Why identity contract matters

  • Enables reliable deduplication and comparison workflows
  • Supports reproducible scoring and ranking outputs
  • Simplifies downstream joins to CMDB/ticketing/reporting systems

Asset identity

Asset IDs are generated from canonicalized host attributes (not random UUIDs).

Conceptually:

asset_id = hash(canonical(ip, hostname))

Implementation resides in src/vulnparse_pin/core/id.py.

Finding identity

Finding IDs are generated from canonicalized finding context, including:

  • Asset identity
  • Scanner signature/plugin identity
  • Service tuple (protocol/port)
  • Finding kind/title signal

Conceptually:

finding_id = hash(canonical(asset_id, scanner_sig, proto, port, kind))

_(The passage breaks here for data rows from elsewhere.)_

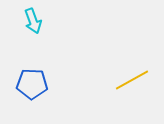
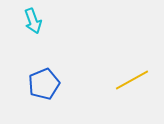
blue pentagon: moved 12 px right; rotated 24 degrees counterclockwise
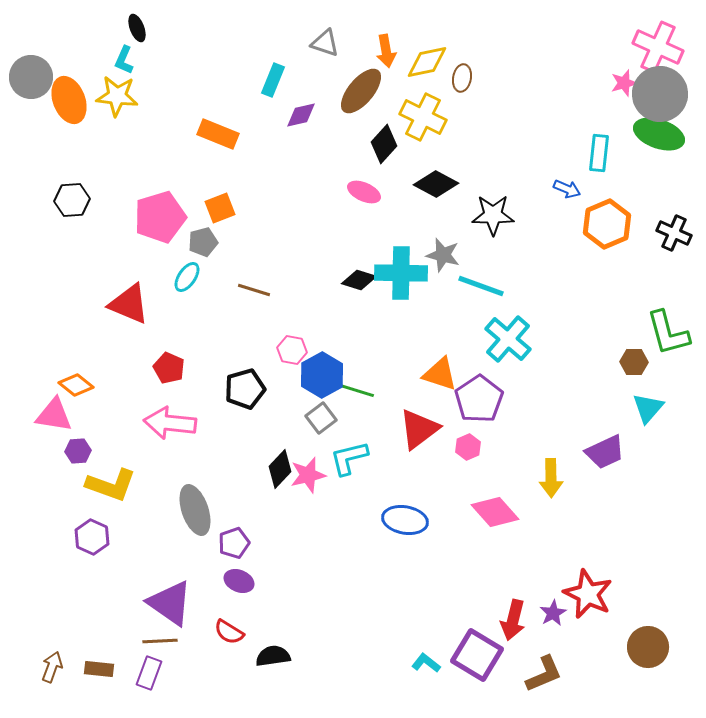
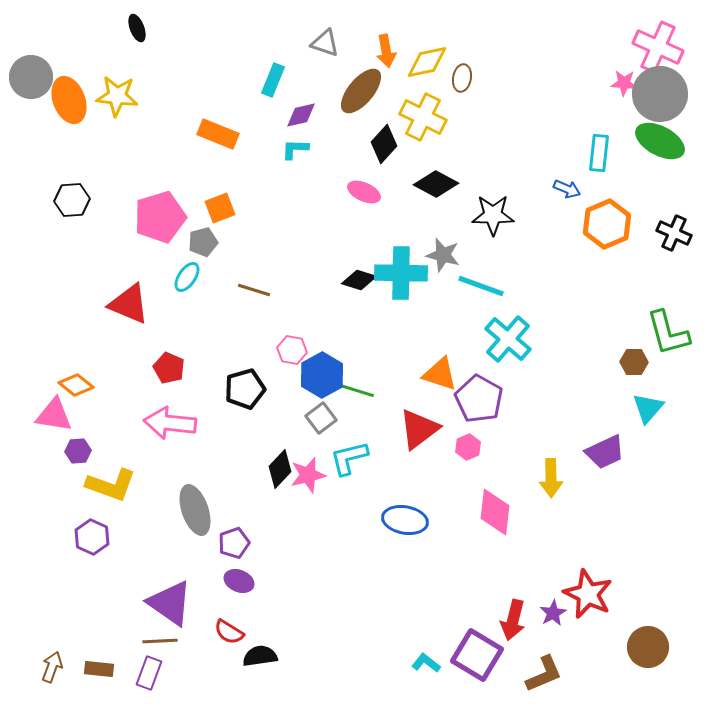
cyan L-shape at (124, 60): moved 171 px right, 89 px down; rotated 68 degrees clockwise
pink star at (624, 83): rotated 20 degrees clockwise
green ellipse at (659, 134): moved 1 px right, 7 px down; rotated 9 degrees clockwise
purple pentagon at (479, 399): rotated 9 degrees counterclockwise
pink diamond at (495, 512): rotated 48 degrees clockwise
black semicircle at (273, 656): moved 13 px left
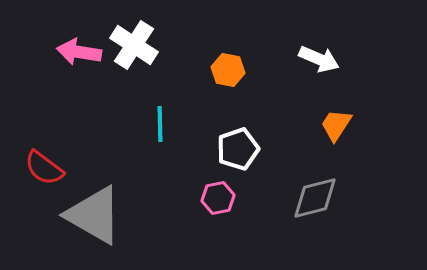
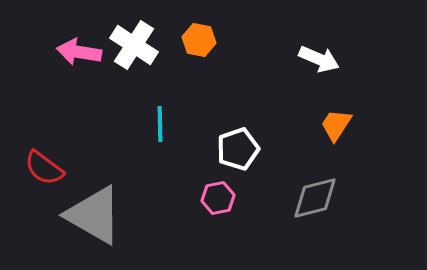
orange hexagon: moved 29 px left, 30 px up
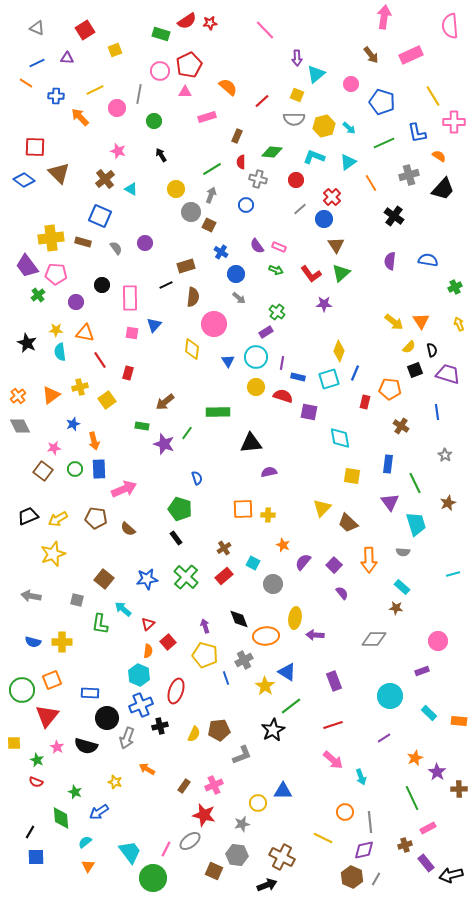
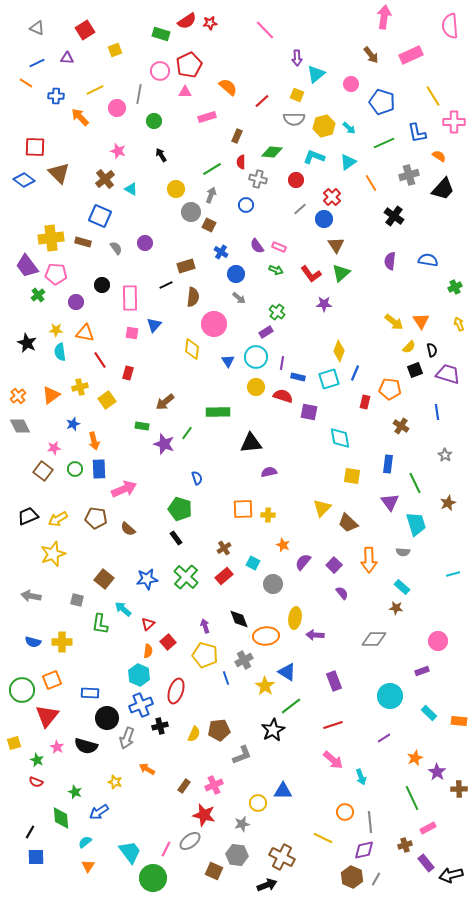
yellow square at (14, 743): rotated 16 degrees counterclockwise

Canonicalization expectations

Normalization functions enforce stable semantics for:

  • Text fields (case/spacing cleanup)
  • Protocol values
  • Port coercion
  • Host string normalization

This minimizes accidental ID drift from formatting variation.

Versioning

Identity generation includes versioned canonical prefixes, allowing controlled evolution while preserving compatibility boundaries.

Contract guarantees

For equivalent canonical inputs, the resulting IDs should be identical across runs.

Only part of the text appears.